Laura signed my copy of her book, The Queen of Water, “Fill your writing journey with joy!”  Today, feeling weak, hollowed out, and tired, with so much to catch up on and do, I am hopeful, committed to showing up, but also learning to pace myself, learning to live full time, with joy, and sharing the process.

Picture by Erik Sagen

Three Truths and One Wish

I was reading author Laura Resau’s blog today.  We are reading her latest book, “The Queen of Water” in my book group (I stayed up until 11 p.m. reading last night! Typically, I get in bed “to read” around 8:45 p.m. and am asleep with my face in the book ten minutes later), and she is going to come to our next meeting, (she lives locally, and one person in our group knows her–so lucky).

I stumbled across a post she wrote about the space where she writes: a silver camper from the 50’s that’s parked in her driveway.  I love it so much, it hurts.

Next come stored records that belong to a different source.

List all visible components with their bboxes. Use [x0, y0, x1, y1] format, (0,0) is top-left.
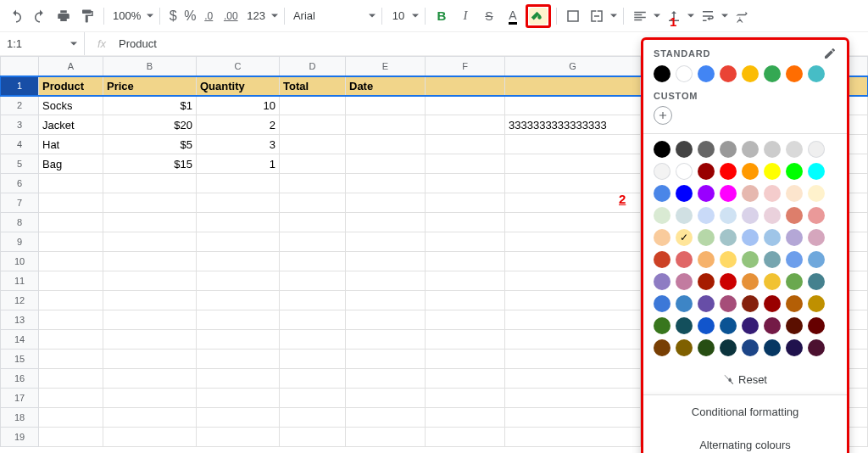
color-swatch[interactable] [786, 141, 803, 158]
color-swatch[interactable] [786, 163, 803, 180]
color-swatch[interactable] [764, 141, 781, 158]
cell[interactable] [280, 408, 346, 428]
color-swatch[interactable] [720, 295, 737, 312]
cell[interactable] [426, 193, 505, 213]
row-header[interactable]: 1 [0, 76, 39, 96]
color-swatch[interactable] [808, 185, 825, 202]
strikethrough-button[interactable]: S [478, 5, 500, 27]
color-swatch[interactable] [720, 251, 737, 268]
row-header[interactable]: 12 [0, 291, 39, 310]
cell[interactable] [505, 96, 641, 115]
cell[interactable] [280, 389, 346, 408]
merge-cells-button[interactable] [586, 5, 608, 27]
color-swatch[interactable] [764, 295, 781, 312]
cell[interactable] [103, 271, 197, 291]
cell[interactable] [346, 350, 426, 369]
cell[interactable] [197, 271, 280, 291]
cell[interactable] [346, 369, 426, 389]
color-swatch[interactable] [676, 251, 693, 268]
row-header[interactable]: 10 [0, 252, 39, 271]
row-header[interactable]: 14 [0, 330, 39, 350]
cell[interactable] [426, 213, 505, 232]
bold-button[interactable]: B [431, 5, 453, 27]
cell[interactable] [346, 428, 426, 447]
cell[interactable]: Hat [39, 135, 103, 154]
cell[interactable] [103, 193, 197, 213]
cell[interactable] [103, 232, 197, 252]
cell[interactable] [39, 213, 103, 232]
color-swatch[interactable] [698, 163, 715, 180]
color-swatch[interactable] [720, 163, 737, 180]
cell[interactable]: 2 [197, 115, 280, 135]
cell[interactable] [280, 193, 346, 213]
cell[interactable] [39, 310, 103, 330]
color-swatch[interactable] [786, 251, 803, 268]
color-swatch[interactable] [720, 141, 737, 158]
color-swatch[interactable] [742, 141, 759, 158]
row-header[interactable]: 13 [0, 310, 39, 330]
percent-button[interactable]: % [182, 5, 198, 27]
cell[interactable]: Quantity [197, 76, 280, 96]
cell[interactable] [346, 271, 426, 291]
color-swatch[interactable] [676, 273, 693, 290]
chevron-down-icon[interactable] [146, 5, 154, 27]
undo-button[interactable] [5, 5, 27, 27]
cell[interactable] [103, 428, 197, 447]
cell[interactable] [426, 330, 505, 350]
decrease-decimal-button[interactable]: .0 [199, 5, 218, 27]
cell[interactable] [280, 115, 346, 135]
cell[interactable] [426, 96, 505, 115]
color-swatch[interactable] [698, 251, 715, 268]
row-header[interactable]: 5 [0, 154, 39, 174]
cell[interactable] [197, 408, 280, 428]
color-swatch[interactable] [764, 251, 781, 268]
color-swatch[interactable] [742, 229, 759, 246]
color-swatch[interactable] [742, 251, 759, 268]
cell[interactable] [39, 428, 103, 447]
color-swatch[interactable] [786, 229, 803, 246]
cell[interactable] [197, 350, 280, 369]
cell[interactable] [197, 389, 280, 408]
cell[interactable] [346, 174, 426, 193]
cell[interactable]: $5 [103, 135, 197, 154]
select-all-corner[interactable] [0, 56, 39, 76]
color-swatch[interactable] [786, 185, 803, 202]
color-swatch[interactable] [764, 229, 781, 246]
color-swatch[interactable] [676, 339, 693, 356]
cell[interactable] [103, 310, 197, 330]
cell[interactable]: Bag [39, 154, 103, 174]
cell[interactable] [39, 291, 103, 310]
cell[interactable] [426, 369, 505, 389]
color-swatch[interactable] [742, 273, 759, 290]
cell[interactable] [426, 408, 505, 428]
color-swatch[interactable] [676, 207, 693, 224]
color-swatch[interactable] [720, 207, 737, 224]
paint-format-button[interactable] [76, 5, 98, 27]
color-swatch[interactable] [720, 339, 737, 356]
cell[interactable] [280, 135, 346, 154]
horizontal-align-button[interactable] [629, 5, 651, 27]
cell[interactable] [197, 369, 280, 389]
cell[interactable] [346, 193, 426, 213]
cell[interactable] [39, 232, 103, 252]
color-swatch[interactable] [654, 185, 670, 202]
cell[interactable] [103, 408, 197, 428]
cell[interactable] [197, 330, 280, 350]
chevron-down-icon[interactable] [368, 5, 376, 27]
cell[interactable] [103, 330, 197, 350]
cell[interactable] [197, 193, 280, 213]
cell[interactable] [426, 428, 505, 447]
row-header[interactable]: 3 [0, 115, 39, 135]
row-header[interactable]: 19 [0, 428, 39, 447]
color-swatch[interactable] [676, 141, 693, 158]
cell[interactable] [280, 96, 346, 115]
cell[interactable]: 3 [197, 135, 280, 154]
text-wrap-button[interactable] [697, 5, 719, 27]
color-swatch[interactable] [698, 339, 715, 356]
cell[interactable] [39, 408, 103, 428]
color-swatch[interactable] [742, 65, 759, 82]
cell[interactable] [505, 232, 641, 252]
color-swatch[interactable] [808, 163, 825, 180]
color-swatch[interactable] [808, 229, 825, 246]
cell[interactable] [426, 389, 505, 408]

I cried reading about it.  I posted a status update on Facebook that said:

Dear Uni-Verse (One Song),
I cried when I read this, http://lauraresau.blogspot.com/2010/07/trailer-tour-at-long-last.html. What do I need to do? I am ready to do it, I just don’t know how. You know the specifics of my situation, the details, so please send the appropriate help, and pretend like I am really stupid and make it really clear what I am supposed to do. Pretty please.
Thank you and amen.
Love you.
Love,
Me

Then, as I was thinking of what three truths and one wish I would post, it came to me.

1. Truth: You know what you want. I do. I really do. A deep down knowing, an ancient thing that I have tried to deny, tried to pacify, a truth I have betrayed time and time again. I read this description of Laura’s writing space and her process, and my stomach hurt.  It wasn’t simple envy or jealously. My whole body said “yes, this is it, this is the thing.”

2. Truth: You can have what you want. I have no idea how this is going to work, how I am going to get there, or what the specific details will be, I just know that somehow I will get there. I have to. I’ve known for a very long time that the only thing stopping me, is me.  But wow, do I have some stories to tell about why I can’t or shouldn’t.

3. Truth: You know what to do. Take the tiniest step, take a deep breath, take another step, another breath.  Keep moving, keep showing up.  Jennifer Louden, mother goddess of comfort and wisdom, wrote a blog post just today called “Are You Avoiding Your Heart’s Desire?” Gulp. yes. In the post, she says “To find and live your unfolding heart’s desire, your deepest truth, requires burning.”  I have lit the match.

  • I wish to burn, dismantle, come apart and fall to pieces, become who I am, finally arrive where I always have been. When Jennifer says “Finding and living your calling is all about peeling the onion of your resistance and your sputtering ‘but but but’ until you get to the heart of it,” I want to say “amen” and begin.  Onions will be peeled, fires will burn, and there will be crying and gnashing of teeth and smoke, but I think it will be so worth it.